The actual charging performance does not depend solely on the vehicle. Particularly the battery temperature plays a decisive role. At cold temperatures below 10 °C, the chemical processes slow down, and the BMS reduces charging power to protect the cells. Modern electric commercial vehicles such as those from Heero feature thermal management that preconditions the battery to enable charging power of over 100 kW even in winter. The charging station's output is also a factor. A 350 kW charger brings no advantage if the vehicle, like all Heero Sprinter, is optimised for 165 kW. Fleet managers should therefore, when planning routes, specifically find suitable charging stations and ideally charge the vehicles directly after a journey when the battery is at operating temperature. This makes charging time on the road from 20 to 80 per cent predictable and reliable.

Maximise battery life and safeguard residual values

A well-considered charging strategy directly affects battery lifespan and thus the vehicle’s residual value. Constant charging to 100% and deep discharging below 20% place the battery cells under high stress and accelerate degradation. The battery’s health status, known as State of Health (SoH), therefore declines more quickly. A vehicle with a SoH of 90% after three years achieves a significantly higher resale value than one with only 80%. Adhering to the 20-80% range is the most effective measure for preserving value. A 5% improvement in battery health can increase the residual value by several thousand euros. The following practices have proven effective:

  1. In normal operation, keep the charge level between 20% and 80%.

  2. Only carry out full charges to 100% immediately before long journeys.

  3. Do not leave the vehicle standing for extended periods after a full charge.

  4. Use DC fast charging when on the road; prefer AC charging overnight at the depot.

This discipline pays off no later than at the end of the leasing cycle or when the vehicle is sold.

FAQ

Why should an electric commercial vehicle not usually be charged to 100% while on the road?

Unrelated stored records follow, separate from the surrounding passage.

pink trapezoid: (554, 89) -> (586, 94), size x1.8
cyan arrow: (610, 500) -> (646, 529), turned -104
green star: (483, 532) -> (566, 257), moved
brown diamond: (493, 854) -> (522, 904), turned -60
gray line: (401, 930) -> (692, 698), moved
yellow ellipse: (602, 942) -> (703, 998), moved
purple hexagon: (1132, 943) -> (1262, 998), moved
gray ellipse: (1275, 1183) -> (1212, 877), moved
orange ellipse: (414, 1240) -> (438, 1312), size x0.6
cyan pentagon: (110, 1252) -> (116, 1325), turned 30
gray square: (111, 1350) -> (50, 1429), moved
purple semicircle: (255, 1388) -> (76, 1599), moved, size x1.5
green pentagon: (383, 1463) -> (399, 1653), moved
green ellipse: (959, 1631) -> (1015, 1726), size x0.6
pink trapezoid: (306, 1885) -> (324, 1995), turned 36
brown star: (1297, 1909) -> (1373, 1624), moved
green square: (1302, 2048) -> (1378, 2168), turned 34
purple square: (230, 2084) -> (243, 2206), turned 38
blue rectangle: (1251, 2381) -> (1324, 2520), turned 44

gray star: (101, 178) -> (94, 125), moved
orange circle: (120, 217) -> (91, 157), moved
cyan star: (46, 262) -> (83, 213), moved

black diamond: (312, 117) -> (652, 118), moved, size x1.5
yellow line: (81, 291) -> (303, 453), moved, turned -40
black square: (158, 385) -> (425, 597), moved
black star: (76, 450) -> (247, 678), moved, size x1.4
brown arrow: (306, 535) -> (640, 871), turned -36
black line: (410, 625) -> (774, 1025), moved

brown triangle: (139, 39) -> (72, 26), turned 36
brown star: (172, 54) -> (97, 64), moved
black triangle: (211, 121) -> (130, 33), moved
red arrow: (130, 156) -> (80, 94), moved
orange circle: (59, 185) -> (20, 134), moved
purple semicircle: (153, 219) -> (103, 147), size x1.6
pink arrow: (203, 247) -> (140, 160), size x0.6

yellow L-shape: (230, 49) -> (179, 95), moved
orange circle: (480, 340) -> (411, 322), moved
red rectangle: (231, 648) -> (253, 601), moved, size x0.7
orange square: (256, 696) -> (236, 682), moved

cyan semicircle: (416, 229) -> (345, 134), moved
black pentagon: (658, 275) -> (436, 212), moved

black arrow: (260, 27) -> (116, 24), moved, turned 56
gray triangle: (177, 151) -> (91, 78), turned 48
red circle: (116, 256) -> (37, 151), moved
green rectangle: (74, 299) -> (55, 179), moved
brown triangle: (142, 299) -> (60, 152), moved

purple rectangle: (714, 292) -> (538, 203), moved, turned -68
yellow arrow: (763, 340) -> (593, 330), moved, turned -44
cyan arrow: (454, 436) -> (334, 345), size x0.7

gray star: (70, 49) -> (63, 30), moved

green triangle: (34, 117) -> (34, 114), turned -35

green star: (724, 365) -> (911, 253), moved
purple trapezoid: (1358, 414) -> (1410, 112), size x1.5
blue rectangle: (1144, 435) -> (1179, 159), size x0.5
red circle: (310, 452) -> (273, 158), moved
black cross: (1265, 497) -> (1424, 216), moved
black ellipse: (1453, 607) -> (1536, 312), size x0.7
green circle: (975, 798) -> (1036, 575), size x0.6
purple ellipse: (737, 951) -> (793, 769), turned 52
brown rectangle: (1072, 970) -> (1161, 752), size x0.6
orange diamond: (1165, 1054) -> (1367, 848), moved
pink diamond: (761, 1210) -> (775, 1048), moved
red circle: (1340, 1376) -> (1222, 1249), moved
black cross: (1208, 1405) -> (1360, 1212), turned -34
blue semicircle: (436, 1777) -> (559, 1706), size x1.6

Charging from 80% to 100% takes disproportionately long, as the battery management system significantly reduces charging power to protect the cells. In commercial operation, this additional idle time is uneconomical and increases the TCO.

How much does the outside temperature affect the charging time from 20 to 80 per cent?

Very effective. In cold temperatures below 10 °C, charging time can increase significantly without battery preconditioning. HEERO vehicles use active thermal management to bring the battery to an optimal temperature and ensure fast charging times.

Does frequent DC rapid charging damage the battery?

Modern battery management systems are designed to protect the cells. As long as operation is kept predominantly within the ideal charging window of 20 to 80%, the impact on battery life is minimal. Overnight depot charging should nevertheless preferably be carried out using AC power.

How quickly does a HEERO charge from 20 to 80 per cent?

With a maximum DC charging output of 165 kW, the HEERO eDrive system typically charges its 110 kWh or 137 kWh battery from 20% to 80% in 30 to 40 minutes under optimum conditions. This corresponds to a range increase of over 250 km.

Is the charging power of the charging station or the vehicle the deciding factor?

As a rule, the lower value determines the charging speed. A HEERO vehicle with 165 kW charging power will also only charge at a maximum of 165 kW at a 350 kW charging station. Conversely, the vehicle will also only charge at 50 kW at a 50 kW charging station. Choosing the right charging station is therefore crucial.

What role does the overall concept play in charging efficiency?

The eDrive system from HEERO combines a modern electric drivetrain optimised for commercial applications with proven base vehicles such as the Sprinter 907 – all software and hardware components are developed at the HEERO R&D Centre as a coordinated system. It features advanced thermal management and a high DC charging power of 165 kW to help ensure minimal downtime and maximum efficiency.